We don't share friends, interests or schedules - the whole permanent night shift thing means we can never have a day trip anywhere, for example, and I find that really hard.

The positives

DH and I have taken care of one another and been together a long time.

Over the last year, arguments have decreased - he's been working on his temper, as have I, and we do argue less.

He wants to work on things now and try spending more time together. With the now 2yo, family problems on my side etc., we've had less than a year since my brief move-out to try and sort things out. He's apologised for the shit he's pulled in the past (emotional abuse primarily) and outlined ways he wants to improve, and has improved.

He's honest and loyal, faithful and (outside of arguments, which are much less awful than in the past) respectful to me. He's doing more 'little things' for me lately and trying to be more thoughtful, communicative and considerate.
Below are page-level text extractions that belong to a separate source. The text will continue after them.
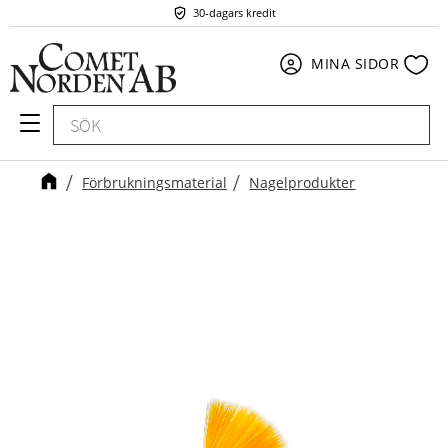
30-dagars kredit
Meny
Fav
MINA SIDOR
Förbrukningsmaterial
Nagelprodukter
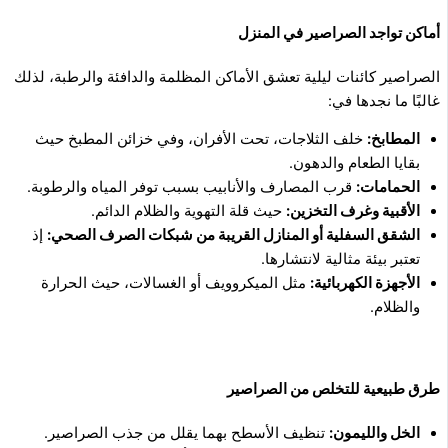
أماكن تواجد الصراصير في المنزل
الصراصير كائنات ليلية تعشق الأماكن المظلمة والدافئة والرطبة، لذلك
غالبًا ما نجدها في:
المطابخ:
خلف الثلاجات، تحت الأفران، وفي خزائن المطبخ حيث
بقايا الطعام والدهون.
الحمامات:
قرب المصارف والأنابيب بسبب توفر المياه والرطوبة.
الأقبية وغرف التخزين:
حيث قلة التهوية والظلام الدائم.
الشقق السفلية أو المنازل القريبة من شبكات الصرف الصحي:
إذ
تعتبر بيئة مثالية لانتشارها.
الأجهزة الكهربائية:
مثل الميكروويف أو الغسالات، حيث الحرارة
والظلام.
طرق طبيعية للتخلص من الصراصير
الخل والليمون:
تنظيف الأسطح بهما يقلل من جذب الصراصير.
He pulls his weight in the house usually, and is relatively hands-on with DC.

------
In a nutshell, I don't want this to be it but I'm not sure what to do. I don't want to destroy my DC's life and family. I'm terrified of not just being alone, but moving on from DH. But at the same time, we're more like friends now and I'm desperately lonely and upset.
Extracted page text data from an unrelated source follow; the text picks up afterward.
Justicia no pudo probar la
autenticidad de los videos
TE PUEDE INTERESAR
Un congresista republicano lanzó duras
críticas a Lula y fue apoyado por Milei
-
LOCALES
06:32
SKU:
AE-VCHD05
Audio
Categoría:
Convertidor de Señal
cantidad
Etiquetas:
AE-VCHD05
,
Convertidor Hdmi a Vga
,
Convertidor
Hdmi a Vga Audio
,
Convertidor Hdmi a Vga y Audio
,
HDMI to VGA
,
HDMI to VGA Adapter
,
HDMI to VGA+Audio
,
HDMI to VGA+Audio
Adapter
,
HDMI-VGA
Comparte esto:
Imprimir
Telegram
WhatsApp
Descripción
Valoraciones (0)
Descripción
Is it possible to come back from something like this? Is it possible to make a marriage like this work? And if leaving is the right decision, why am I so completely devastated? Despite our problems, he does care and I think he's a good person.

So sorry for the giant post - I'd appreciate any insight. Please be gentle.

OP posts:
GinIsIn · 17/10/2016 09:29

Unless this man physically kidnapped you, yes you did choose to have an affair. You are responsible for your actions, nobody else. It doesn't really matter if he promised you the moon on a string - you chose to do it.
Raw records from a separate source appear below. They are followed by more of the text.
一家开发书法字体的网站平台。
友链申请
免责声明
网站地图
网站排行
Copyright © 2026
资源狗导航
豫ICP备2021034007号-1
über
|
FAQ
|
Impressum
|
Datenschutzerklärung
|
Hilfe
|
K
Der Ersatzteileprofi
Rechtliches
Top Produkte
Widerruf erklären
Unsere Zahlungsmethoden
If your level of aggression here is you after you've been working at your temper for a year, I'm not really sure what you expect anyone to say. You and your husband are clearly not right for each other and clearly not happy.

You cannot stay married for your DC - what on earth to they gain from that? The shining example that marriage is something to be unhappily tolerated? The idea that partners in a marriage should have no respect for one another?

Yes your marriage is over. You need to accept that for all your sakes and move forward because a situation where both parents are volatile, distant and one is constantly on the brink of having an affair does not benefit your DC in any way.

MidsummersNight · 17/10/2016 09:33

Doesn't like advice - gets thread deleted Hmm

MatildaTheCat · 17/10/2016 10:03

You moved out last year but then moved back. Have you analysed that situation? Why you went, what it was like being separated, why you went back, what was the agreement between you and has any of that happened? Have any changes taken place....lots of questions that need answers.

I would suggest couples counselling to decide if there is anything to save and if not, how to make it a decent split. Not all marriages succeed and you've clearly had a lot of issues that make things harder.

No point in endlessly mulling over how miserable you all are and doing nothing to sort things out. Good luck.

IreallyKNOWiamright · 17/10/2016 11:35

I think you need some counselling op. It sounds like you have had affairs to avoid issues you don't want to deal with. Getting validation from men will not sort out your problems with your dh. You will only be hurting yourself, your self esteem and setting a bad example to your child. Focus on a new future focusing on yourself not relationships because until you are happy with yourself you will always be seeking affairs as a justification to feel good.